Teeth, like all epithelial appendages, form via a sequential and reciprocal series of inductive signals transmitted between the epithelium and neural crest derived mesenchyme. Each tissue layer instructs the other to differentiate in a precisely determined manner leading to the formation of highly specialized structures, such as incisors, canines, premolars and molars. Each of these groups of teeth derives from different parts of the oral epithelium and, depending on the species, teeth can be formed from both endoderm and ectoderm or from ectoderm only [1, 2••].

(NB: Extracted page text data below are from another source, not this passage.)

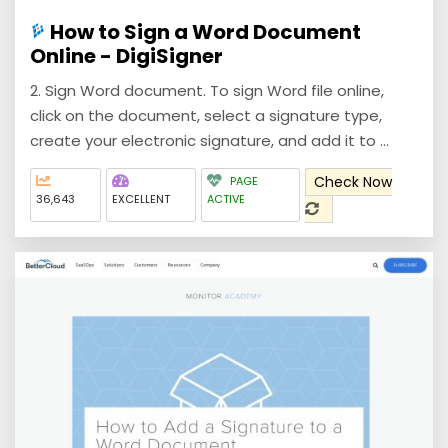
How to Sign a Word Document
Online - DigiSigner
2. Sign Word document. To sign Word file online,
click on the document, select a signature type,
create your electronic signature, and add it to ...
Check Now
PAGE
36,643
EXCELLENT
ACTIVE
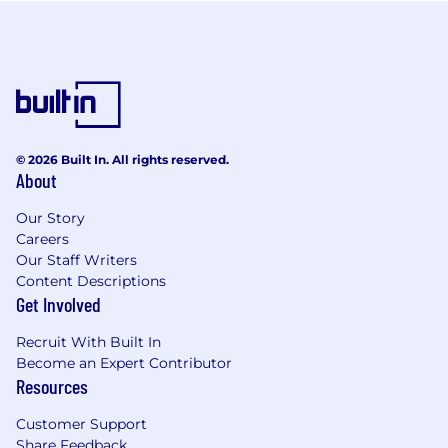
© 2026 Built In. All rights reserved.
About
Our Story
Careers
Our Staff Writers
Content Descriptions
Get Involved
Recruit With Built In
Become an Expert Contributor
Resources
Customer Support
Share Feedback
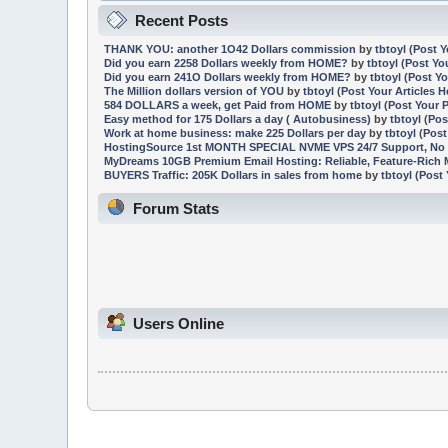
Recent Posts
THANK YOU: another 1O42 Dollars commission
by
tbtoyl
(
Post Y
Did you earn 2258 Dollars weekly from HOME?
by
tbtoyl
(
Post Yo
Did you earn 241O Dollars weekly from HOME?
by
tbtoyl
(
Post Yo
The Million dollars version of YOU
by
tbtoyl
(
Post Your Articles H
584 DOLLARS a week, get Paid from HOME
by
tbtoyl
(
Post Your 
Easy method for 175 Dollars a day ( Autobusiness)
by
tbtoyl
(
Pos
Work at home business: make 225 Dollars per day
by
tbtoyl
(
Post
HostingSource 1st MONTH SPECIAL NVME VPS 24/7 Support, No 
MyDreams 10GB Premium Email Hosting: Reliable, Feature-Rich M
BUYERS Traffic: 205K Dollars in sales from home
by
tbtoyl
(
Post 
Forum Stats
Users Online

Morphologically, tooth development commences with a thickening of the dental epithelium to form a structure known as the dental lamina (Figure 1). Within this band of thickened epithelium the cells start to proliferate and to invaginate in certain positions to form the placodes. After this fundamental step in development, further epithelial invagination and convolution form the bud, cap and bell stages of tooth morphogenesis (Figure 1). During these stages, the constant interplay of inductive signals between the epithelium and mesenchyme (i) gives rise to distinct anatomical and functional parts of the tooth and (ii) mediates the differentiation of the epithelium into enamel-secreting ameloblasts and that of the mesenchyme into dentin-secreting odontoblasts (Figure 1).

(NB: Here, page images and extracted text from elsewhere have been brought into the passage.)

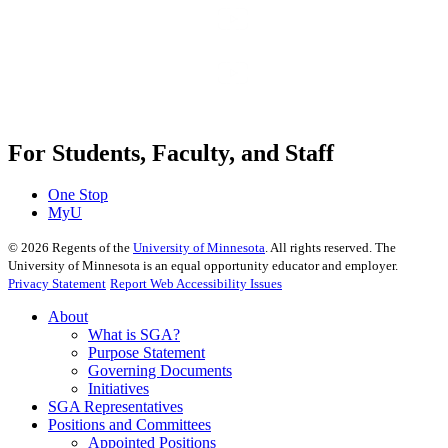
For Students, Faculty, and Staff
One Stop
MyU
©
2026
Regents of the
University of Minnesota
. All rights reserved. The
University of Minnesota is an equal opportunity educator and employer.
Privacy Statement
Report Web Accessibility Issues
About
What is SGA?
Purpose Statement
Governing Documents
Initiatives
SGA Representatives
Positions and Committees
Appointed Positions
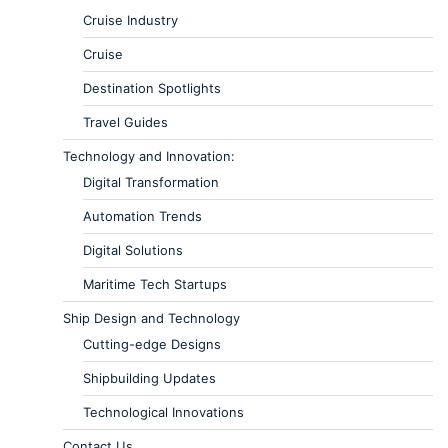
Cruise Industry
Cruise
Destination Spotlights
Travel Guides
Technology and Innovation:
Digital Transformation
Automation Trends
Digital Solutions
Maritime Tech Startups
Ship Design and Technology
Cutting-edge Designs
Shipbuilding Updates
Technological Innovations
Contact Us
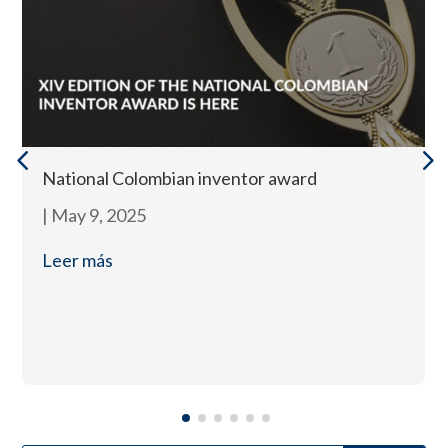
National Colombian inventor award
|
May 9, 2025
Leer más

Animal and human studies that employ the tools of contemporary molecular genetics have identified a number of genes that act at specific stages of tooth development and regulate its patterning and differentiation process (Figure 1; Tables 1–2; http://bite_it.helsinki.fi). The purpose of this review is to discuss in general terms some recent findings regarding genes and pathways that control tooth development and to provide new perspectives on the potential molecular mechanisms that coordinate the process of odontogenesis and tooth regeneration.

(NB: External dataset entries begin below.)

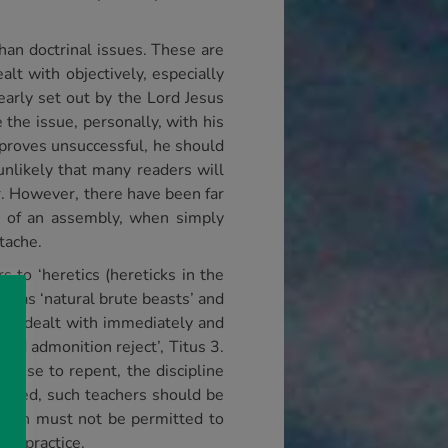
than doctrinal issues. These are
lt with objectively, especially
early set out by the Lord Jesus
 the issue, personally, with his
is proves unsuccessful, he should
 unlikely that many readers will
r. However, there have been far
th of an assembly, when simply
tache.
s to ‘heretics (hereticks in the
rs as ‘natural brute beasts’ and
t be dealt with immediately and
cond admonition reject’, Titus 3.
efuse to repent, the discipline
tated, such teachers should be
 faith must not be permitted to
ong practice.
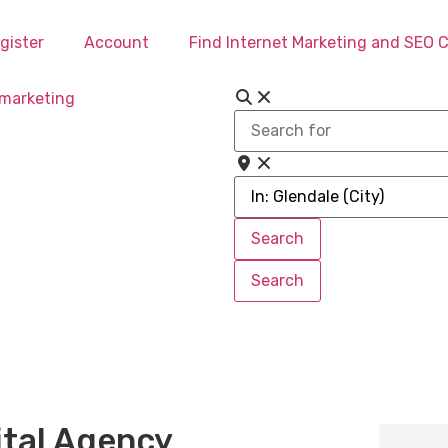
gister
Account
Find Internet Marketing and SEO
Search
for
Near
Search
Search
Search
Search
ital Agency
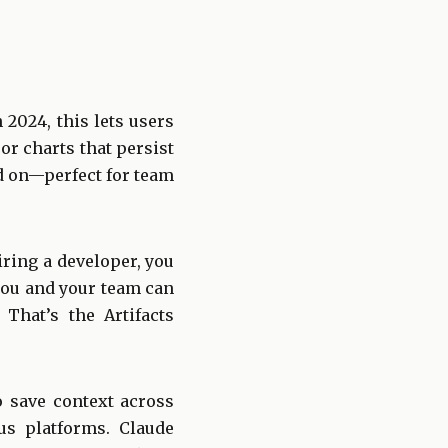
 2024, this lets users
 or charts that persist
d on—perfect for team
ring a developer, you
you and your team can
That’s the Artifacts
to save context across
us platforms. Claude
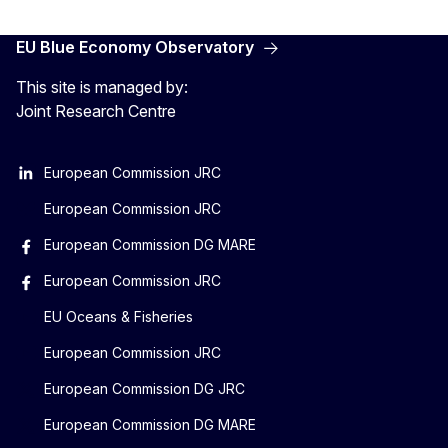
EU Blue Economy Observatory
This site is managed by:
Joint Research Centre
European Commission JRC
European Commission JRC
European Commission DG MARE
European Commission JRC
EU Oceans & Fisheries
European Commission JRC
European Commission DG JRC
European Commission DG MARE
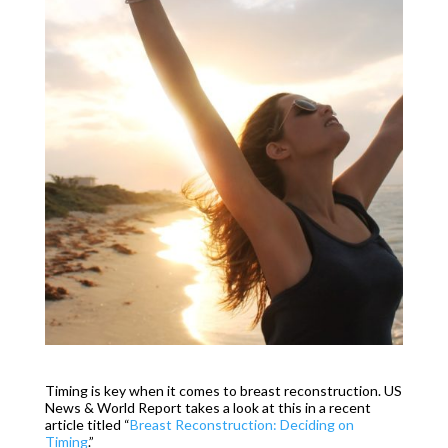
Timing is key when it comes to breast reconstruction. US
News & World Report takes a look at this in a recent
article titled “
Breast Reconstruction: Deciding on
Timing
.”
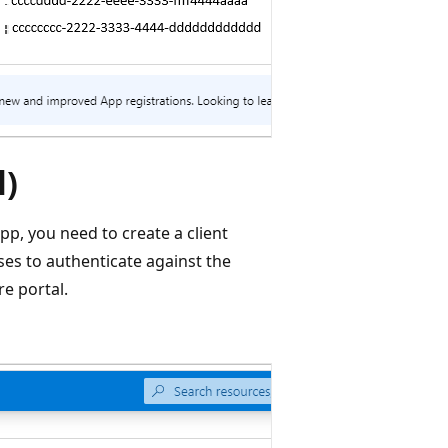
l)
app, you need to create a client
uses to authenticate against the
re portal.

The conserved signaling pathways of BMP, FGF, SHH and WNT ligands and their receptors constitute the key pathways that are used reiteratively during tooth development and mediate the epithelial–mesenchymal interactions [3, 4]. Over the past 15 years, studies using transgenic animals provided functional data showing that, in most cases, disruption of genes that are part of these signaling pathways results in severe aberrations of tooth development, such as complete tooth agenesis or arrest of tooth development at early stages of development (the lamina or bud stage of development), leading to anodontia (lack of teeth) [reviewed in 5, 6•, 7, 8•; Tables 1–2 and Figure 1]. For example, conditional inactivation of FGF8 in the dental epithelium results in arrest of tooth development at the lamina stage. Over-expression of BMPR1a in transgenic mice, or functional inactivation of FGFR2b or SHH results in arrest of tooth development at the bud stage [reviewed in 4, 5].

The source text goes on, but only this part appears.